I did a number of appearances throughout the year. It was amazing how much getting out and about could boost my confidence. I felt I was really showing that fat people can do whatever they put their mind to. The day of the pageant came round very quickly and I felt so unprepared!! That being said it was amazing how quickly I felt in my element. For one of the very first times in my life I was surrounded by gorgeous, curvy girls who were full of confidence and really knew how to work a stage. I didn’t place in the top 10 in 2016 but that doesn’t matter. For me I walked away with friends for life and a new found confidence.
In 2017 I competed as Miss Surrey Curve again and I had to do myself proud. I was going to use my new found confidence to earn myself a place in that top 10. This was going to be my last year so I was determined to put my all in to it . I did lots of appearances and worked really hard to secure Queen of Curves in Carshalton as an amazing sponsor. I found the most pageant worthy dresses and worked my bottom off practising my walks. My cats were my judges. I literally walked around them like a pageant queen. They must have thought I was bonkers.
Pageant day came round on 5th August 2017 and what a day. Honestly I loved every moment of it. Never had I felt so confident and I felt at home on that stage. This was a complete turnaround from the 2016. I walked like I wanted to win, worked my outfits and most importantly I felt like a queen. When the results were announced I was thrilled to learn I came third – Miss British Beauty Curve 2017 2nd Runner up. I had a sash and tiara and was thoroughly pleased with myself.
Again I was surrounded on stage with so many gorgeous, curvy confident girls. I did not envy the judges one bit as it must of been such a hard decision. I came third to two amazing pageant worthy girls. Emily Diapre who was crowned Miss British Beauty Curve 2017 and Demi-Louise Bailey, Miss British Beauty Curve 2017 1st Runner up. Demi has become one of my closest friends throughout my pageant journey and believe me she just knows how to pageant.
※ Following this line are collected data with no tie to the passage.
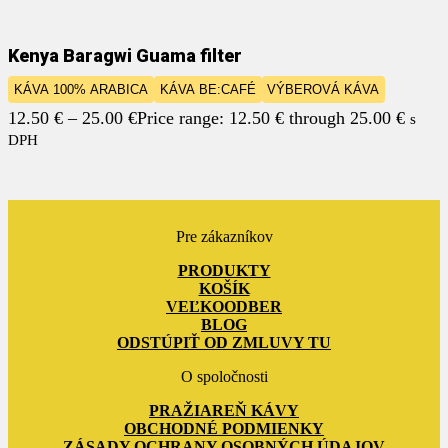
Kenya Baragwi Guama filter
KÁVA 100% ARABICA
KÁVA BE:CAFÉ
VÝBEROVÁ KÁVA
12.50
€
–
25.00
€
Price range: 12.50 € through 25.00 €
s
DPH
Pre zákazníkov
PRODUKTY
KOŠÍK
VEĽKOODBER
BLOG
ODSTÚPIŤ OD ZMLUVY TU
O spoločnosti
PRAŽIAREŇ KÁVY
OBCHODNÉ PODMIENKY
ZÁSADY OCHRANY OSOBNÝCH ÚDAJOV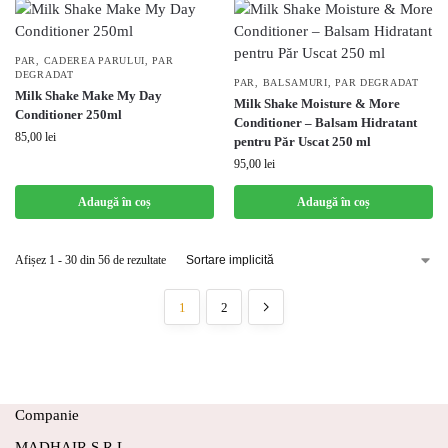
PAR
,
CADEREA PARULUI
,
PAR
DEGRADAT
PAR
,
BALSAMURI
,
PAR DEGRADAT
Milk Shake Make My Day
Milk Shake Moisture & More
Conditioner 250ml
Conditioner – Balsam Hidratant
85,00
lei
pentru Păr Uscat 250 ml
95,00
lei
Adaugă în coș
Adaugă în coș
Afișez 1 - 30 din 56 de rezultate
1
2
Companie
MADHAIR S.R.L.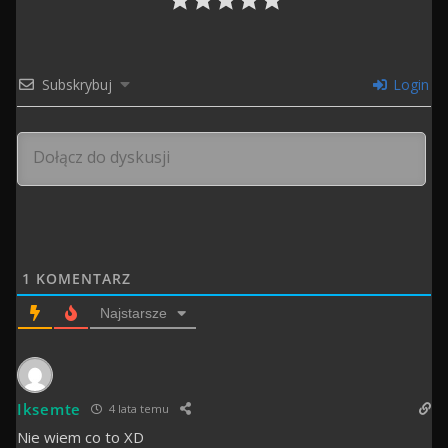
Subskrybuj
Login
1
KOMENTARZ
Najstarsze
Iksemte
4 lata temu
Nie wiem co to XD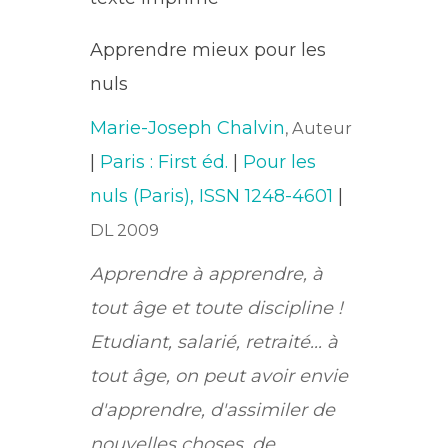
Apprendre mieux pour les
nuls
Marie-Joseph Chalvin
, Auteur
|
Paris : First éd.
|
Pour les
nuls (Paris), ISSN 1248-4601
|
DL 2009
Apprendre à apprendre, à
tout âge et toute discipline !
Etudiant, salarié, retraité... à
tout âge, on peut avoir envie
d'apprendre, d'assimiler de
nouvelles choses, de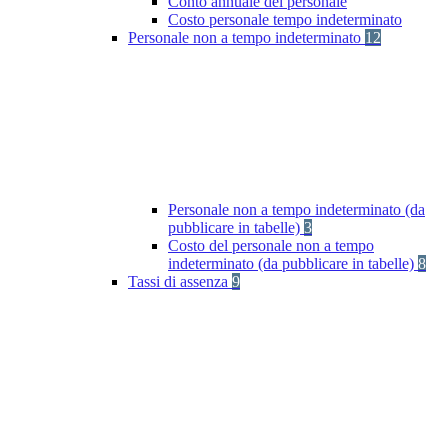
Conto annuale del personale
Costo personale tempo indeterminato
Personale non a tempo indeterminato
12
Personale non a tempo indeterminato (da
pubblicare in tabelle)
3
Costo del personale non a tempo
indeterminato (da pubblicare in tabelle)
8
Tassi di assenza
9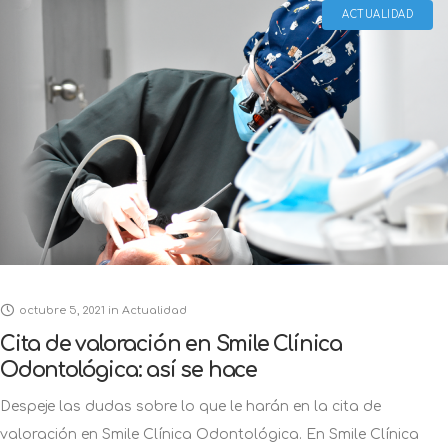
octubre 5, 2021
in
Actualidad
Cita de valoración en Smile Clínica
Odontológica: así se hace
Despeje las dudas sobre lo que le harán en la cita de
valoración en Smile Clínica Odontológica. En Smile Clínica
Odontológica se atienden esas necesidades que surgen en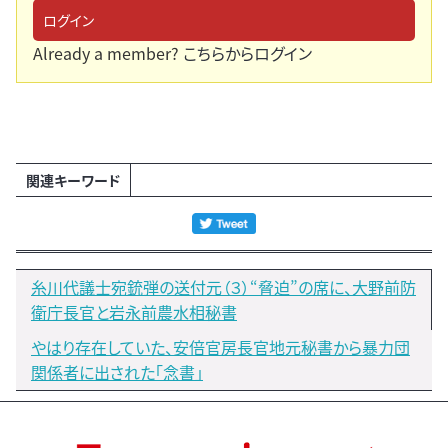
ログイン
Already a member?
こちらからログイン
関連キーワード
糸川代議士宛銃弾の送付元（３）“脅迫”の席に、大野前防
衛庁長官と岩永前農水相秘書
やはり存在していた、安倍官房長官地元秘書から暴力団
関係者に出された「念書」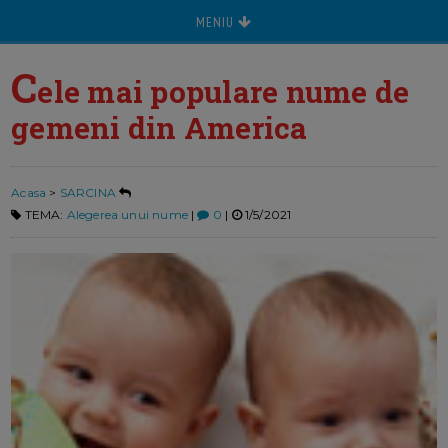
MENIU
C
ele mai populare nume de
gemeni din America
Acasa
>
SARCINA
TEMA:
Alegerea unui nume
|
0
|
1/5/2021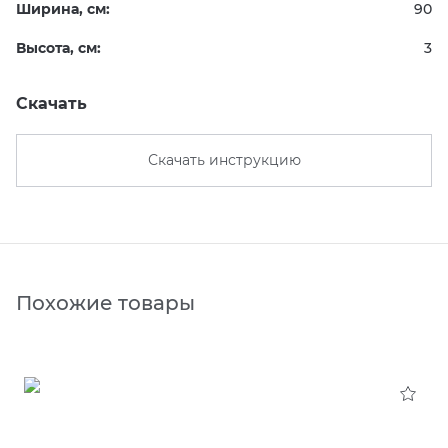
Ширина, см:
90
Высота, см:
3
Скачать
Скачать инструкцию
Похожие товары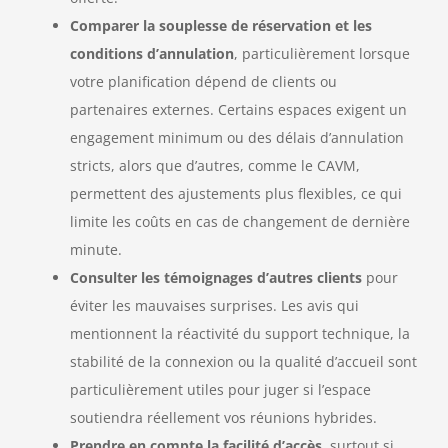
Comparer la souplesse de réservation et les
conditions d’annulation
, particulièrement lorsque
votre planification dépend de clients ou
partenaires externes. Certains espaces exigent un
engagement minimum ou des délais d’annulation
stricts, alors que d’autres, comme le CAVM,
permettent des ajustements plus flexibles, ce qui
limite les coûts en cas de changement de dernière
minute.
Consulter les témoignages d’autres clients
pour
éviter les mauvaises surprises. Les avis qui
mentionnent la réactivité du support technique, la
stabilité de la connexion ou la qualité d’accueil sont
particulièrement utiles pour juger si l’espace
soutiendra réellement vos réunions hybrides.
Prendre en compte la facilité d’accès
, surtout si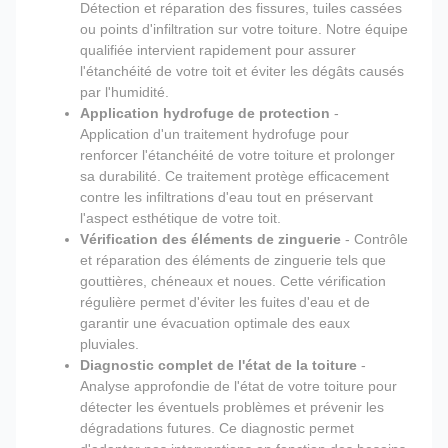
Détection et réparation des fissures, tuiles cassées
ou points d'infiltration sur votre toiture. Notre équipe
qualifiée intervient rapidement pour assurer
l'étanchéité de votre toit et éviter les dégâts causés
par l'humidité.
Application hydrofuge de protection
-
Application d'un traitement hydrofuge pour
renforcer l'étanchéité de votre toiture et prolonger
sa durabilité. Ce traitement protège efficacement
contre les infiltrations d'eau tout en préservant
l'aspect esthétique de votre toit.
Vérification des éléments de zinguerie
- Contrôle
et réparation des éléments de zinguerie tels que
gouttières, chéneaux et noues. Cette vérification
régulière permet d'éviter les fuites d'eau et de
garantir une évacuation optimale des eaux
pluviales.
Diagnostic complet de l'état de la toiture
-
Analyse approfondie de l'état de votre toiture pour
détecter les éventuels problèmes et prévenir les
dégradations futures. Ce diagnostic permet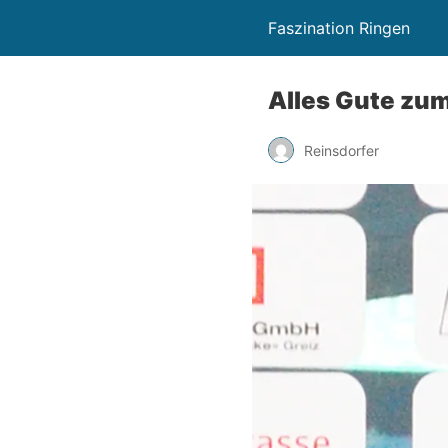
Faszination Ringen
Alles Gute zu
Reinsdorfer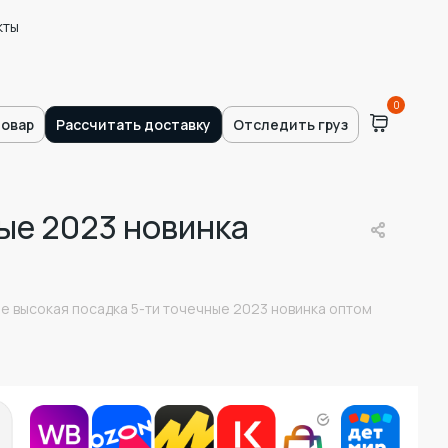
кты
0
товар
Рассчитать доставку
Отследить груз
ые 2023 новинка
е высокая посадка 5-ти точечные 2023 новинка оптом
What is your goal for Miss British Beauty Curve 2018?
This year I am giving back to the pageant system. As I’ve already said I don’t want to give too much away but I’d like to pass on some of what MBBC has given to me, to other girls. So…watch this space. In terms of my goal for pageant day – slay slay slay! My confidence is peaking and I am so ready to get on that stage!!
What have you personally gained throughout your MBBC journey?
Other than my confidence, I have gained opportunities. I’ve had opportunity to model for brands and I attended confidence workshops. I decided to get involved with a cause close to my own heart, the FAB campaign. FAB is the Fight Against Bullying campaign. It highlights both women and men who have combated the words of their bullies in order to get to higher places.
I was also fortunate enough to have taken part in the I’m a Queen campaign. This is about queens providing words of body confidence and positivity to younger children and teens who are easily influenced by the social ideology of how people should look. I also gained a way to deal with negative thoughts and situations. Pageantry really is a hobby that gives me something to indulge in!
What advice would you give to someone thinking about considering taking part?
Just go for it. Simple as that. What you will gain out of doing a year representing your county will totally outweigh the nervous feelings! You will be on a high and you’ll learn how to listen to the beat of your own walk! No one else’s opinion will matter to you anymore.
If you’re not sure pageantry is for you just go and follow some of the girls. If you follow them and their journeys for a year you will know for sure on way or the other!